━━━━━ Data for analysis ━━━━━

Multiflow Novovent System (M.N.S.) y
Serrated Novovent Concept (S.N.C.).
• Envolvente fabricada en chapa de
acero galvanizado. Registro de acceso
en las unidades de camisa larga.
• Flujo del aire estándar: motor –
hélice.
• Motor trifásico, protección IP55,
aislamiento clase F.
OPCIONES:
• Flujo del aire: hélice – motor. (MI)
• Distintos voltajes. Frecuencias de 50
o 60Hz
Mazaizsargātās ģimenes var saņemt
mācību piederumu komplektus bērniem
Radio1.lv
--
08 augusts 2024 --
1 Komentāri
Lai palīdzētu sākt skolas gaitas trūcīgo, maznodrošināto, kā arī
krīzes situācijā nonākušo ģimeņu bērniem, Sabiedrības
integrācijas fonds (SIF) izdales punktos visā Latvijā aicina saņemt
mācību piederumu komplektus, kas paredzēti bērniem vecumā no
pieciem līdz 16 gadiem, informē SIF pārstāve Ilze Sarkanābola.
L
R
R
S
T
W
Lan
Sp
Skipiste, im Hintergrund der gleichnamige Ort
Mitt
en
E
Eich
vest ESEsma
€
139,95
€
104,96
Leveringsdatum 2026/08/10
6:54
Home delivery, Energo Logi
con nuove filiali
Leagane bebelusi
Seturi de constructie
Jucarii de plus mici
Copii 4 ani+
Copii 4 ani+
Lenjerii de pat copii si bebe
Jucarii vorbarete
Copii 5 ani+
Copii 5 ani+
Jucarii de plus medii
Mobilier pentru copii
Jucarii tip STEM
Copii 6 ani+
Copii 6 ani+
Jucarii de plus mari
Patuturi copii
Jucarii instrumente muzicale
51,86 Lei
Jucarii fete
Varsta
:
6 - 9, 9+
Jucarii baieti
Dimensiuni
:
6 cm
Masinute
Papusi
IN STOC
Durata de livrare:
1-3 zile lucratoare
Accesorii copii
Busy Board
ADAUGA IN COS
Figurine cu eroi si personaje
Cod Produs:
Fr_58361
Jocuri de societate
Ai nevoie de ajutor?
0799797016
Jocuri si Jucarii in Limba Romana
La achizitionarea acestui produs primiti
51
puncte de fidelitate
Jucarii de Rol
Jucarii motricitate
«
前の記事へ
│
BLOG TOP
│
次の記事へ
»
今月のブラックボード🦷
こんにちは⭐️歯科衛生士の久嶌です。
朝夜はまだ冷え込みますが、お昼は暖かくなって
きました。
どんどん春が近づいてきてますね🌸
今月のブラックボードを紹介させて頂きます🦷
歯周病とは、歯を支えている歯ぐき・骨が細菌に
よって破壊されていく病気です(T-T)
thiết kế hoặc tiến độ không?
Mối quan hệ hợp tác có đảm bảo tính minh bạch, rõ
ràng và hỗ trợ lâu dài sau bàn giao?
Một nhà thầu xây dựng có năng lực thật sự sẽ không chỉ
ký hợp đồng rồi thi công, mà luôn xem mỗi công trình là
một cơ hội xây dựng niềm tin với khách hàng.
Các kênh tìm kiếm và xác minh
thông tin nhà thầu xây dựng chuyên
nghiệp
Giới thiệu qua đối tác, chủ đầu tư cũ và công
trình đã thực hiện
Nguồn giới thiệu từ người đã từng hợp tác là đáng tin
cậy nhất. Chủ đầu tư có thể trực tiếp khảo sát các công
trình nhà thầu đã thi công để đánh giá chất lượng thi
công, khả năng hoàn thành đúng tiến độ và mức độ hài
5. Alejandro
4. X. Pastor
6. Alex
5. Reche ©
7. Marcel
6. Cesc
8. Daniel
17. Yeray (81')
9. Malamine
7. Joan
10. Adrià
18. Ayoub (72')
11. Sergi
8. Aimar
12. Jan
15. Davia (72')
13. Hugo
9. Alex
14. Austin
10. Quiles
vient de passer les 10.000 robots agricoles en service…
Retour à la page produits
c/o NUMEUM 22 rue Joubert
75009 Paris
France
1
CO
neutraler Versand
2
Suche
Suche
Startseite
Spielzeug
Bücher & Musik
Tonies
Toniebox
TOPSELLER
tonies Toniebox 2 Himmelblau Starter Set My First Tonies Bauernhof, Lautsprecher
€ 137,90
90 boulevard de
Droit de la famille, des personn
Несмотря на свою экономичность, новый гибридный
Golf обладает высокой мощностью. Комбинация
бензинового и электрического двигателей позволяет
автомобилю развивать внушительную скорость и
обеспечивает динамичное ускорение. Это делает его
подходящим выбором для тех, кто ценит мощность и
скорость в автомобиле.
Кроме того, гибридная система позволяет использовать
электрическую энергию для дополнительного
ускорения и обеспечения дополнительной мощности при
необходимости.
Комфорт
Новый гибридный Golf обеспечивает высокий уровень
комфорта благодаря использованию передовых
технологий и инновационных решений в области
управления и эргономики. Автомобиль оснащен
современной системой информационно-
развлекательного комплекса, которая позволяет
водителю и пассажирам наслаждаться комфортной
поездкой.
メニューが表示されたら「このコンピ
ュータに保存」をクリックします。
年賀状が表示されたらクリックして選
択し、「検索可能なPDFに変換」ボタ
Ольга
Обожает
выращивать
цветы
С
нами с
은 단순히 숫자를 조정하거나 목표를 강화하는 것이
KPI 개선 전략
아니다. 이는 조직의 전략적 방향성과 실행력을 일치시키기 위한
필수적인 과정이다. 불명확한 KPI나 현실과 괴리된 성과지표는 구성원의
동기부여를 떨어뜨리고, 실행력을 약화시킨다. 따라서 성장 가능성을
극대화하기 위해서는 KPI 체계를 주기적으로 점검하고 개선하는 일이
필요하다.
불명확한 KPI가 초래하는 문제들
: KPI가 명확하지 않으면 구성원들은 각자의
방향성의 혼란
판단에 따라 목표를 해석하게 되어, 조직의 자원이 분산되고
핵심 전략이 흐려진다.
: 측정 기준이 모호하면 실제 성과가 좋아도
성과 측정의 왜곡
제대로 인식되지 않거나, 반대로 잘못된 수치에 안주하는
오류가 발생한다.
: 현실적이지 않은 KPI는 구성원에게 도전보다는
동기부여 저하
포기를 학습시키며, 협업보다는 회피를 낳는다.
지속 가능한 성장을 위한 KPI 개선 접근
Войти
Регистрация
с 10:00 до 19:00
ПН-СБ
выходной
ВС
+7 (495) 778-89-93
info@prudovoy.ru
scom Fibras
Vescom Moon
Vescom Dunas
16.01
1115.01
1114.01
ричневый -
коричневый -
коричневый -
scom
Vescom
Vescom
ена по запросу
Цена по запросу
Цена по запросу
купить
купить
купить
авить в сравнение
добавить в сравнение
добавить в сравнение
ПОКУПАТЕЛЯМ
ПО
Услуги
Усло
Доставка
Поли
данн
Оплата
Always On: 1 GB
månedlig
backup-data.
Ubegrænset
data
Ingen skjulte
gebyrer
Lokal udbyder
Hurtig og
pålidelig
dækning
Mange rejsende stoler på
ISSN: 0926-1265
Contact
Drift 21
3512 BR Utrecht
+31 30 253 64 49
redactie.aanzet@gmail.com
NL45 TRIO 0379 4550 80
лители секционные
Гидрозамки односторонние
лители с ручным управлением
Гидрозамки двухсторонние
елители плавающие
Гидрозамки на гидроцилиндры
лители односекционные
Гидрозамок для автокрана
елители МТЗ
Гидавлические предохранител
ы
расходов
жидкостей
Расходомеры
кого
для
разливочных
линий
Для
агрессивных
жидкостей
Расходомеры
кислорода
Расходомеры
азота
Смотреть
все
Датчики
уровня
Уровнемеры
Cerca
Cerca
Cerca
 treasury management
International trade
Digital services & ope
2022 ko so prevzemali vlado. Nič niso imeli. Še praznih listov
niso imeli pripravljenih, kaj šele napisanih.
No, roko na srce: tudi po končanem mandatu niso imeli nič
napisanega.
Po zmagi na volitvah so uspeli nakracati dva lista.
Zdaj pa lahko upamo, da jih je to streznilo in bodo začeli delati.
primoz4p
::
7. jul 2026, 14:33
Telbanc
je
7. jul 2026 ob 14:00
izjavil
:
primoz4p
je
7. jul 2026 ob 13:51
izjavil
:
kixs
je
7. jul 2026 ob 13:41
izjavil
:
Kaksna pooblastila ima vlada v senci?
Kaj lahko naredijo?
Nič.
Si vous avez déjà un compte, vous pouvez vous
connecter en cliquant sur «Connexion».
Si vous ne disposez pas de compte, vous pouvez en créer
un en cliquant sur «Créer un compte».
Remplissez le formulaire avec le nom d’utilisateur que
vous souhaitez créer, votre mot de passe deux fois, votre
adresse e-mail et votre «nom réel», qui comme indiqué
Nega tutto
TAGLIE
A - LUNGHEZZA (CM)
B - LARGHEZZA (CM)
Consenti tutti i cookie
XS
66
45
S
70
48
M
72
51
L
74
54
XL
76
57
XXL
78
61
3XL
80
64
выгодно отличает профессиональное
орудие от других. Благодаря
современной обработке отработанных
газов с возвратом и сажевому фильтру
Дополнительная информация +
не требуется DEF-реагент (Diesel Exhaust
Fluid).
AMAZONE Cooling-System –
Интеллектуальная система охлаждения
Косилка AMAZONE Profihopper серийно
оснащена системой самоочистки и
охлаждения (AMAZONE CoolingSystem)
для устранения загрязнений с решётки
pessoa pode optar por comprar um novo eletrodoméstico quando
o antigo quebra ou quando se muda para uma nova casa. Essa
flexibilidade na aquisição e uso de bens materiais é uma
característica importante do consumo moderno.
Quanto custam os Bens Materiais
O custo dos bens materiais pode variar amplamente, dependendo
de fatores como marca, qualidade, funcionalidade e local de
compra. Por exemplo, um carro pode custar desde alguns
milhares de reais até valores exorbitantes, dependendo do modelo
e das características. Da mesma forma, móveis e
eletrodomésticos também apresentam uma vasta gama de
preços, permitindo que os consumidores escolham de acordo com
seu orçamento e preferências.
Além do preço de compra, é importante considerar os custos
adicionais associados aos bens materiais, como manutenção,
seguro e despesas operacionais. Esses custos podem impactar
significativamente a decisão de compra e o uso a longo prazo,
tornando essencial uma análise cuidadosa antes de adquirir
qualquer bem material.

━━━━━

▸ Prompt
For each line of the entries that holds the word "vous", pull that line out.

▸ Answer to this problem
Si vous avez déjà un compte, vous pouvez vous
Si vous ne disposez pas de compte, vous pouvez en créer
vous souhaitez créer, votre mot de passe deux fois, votre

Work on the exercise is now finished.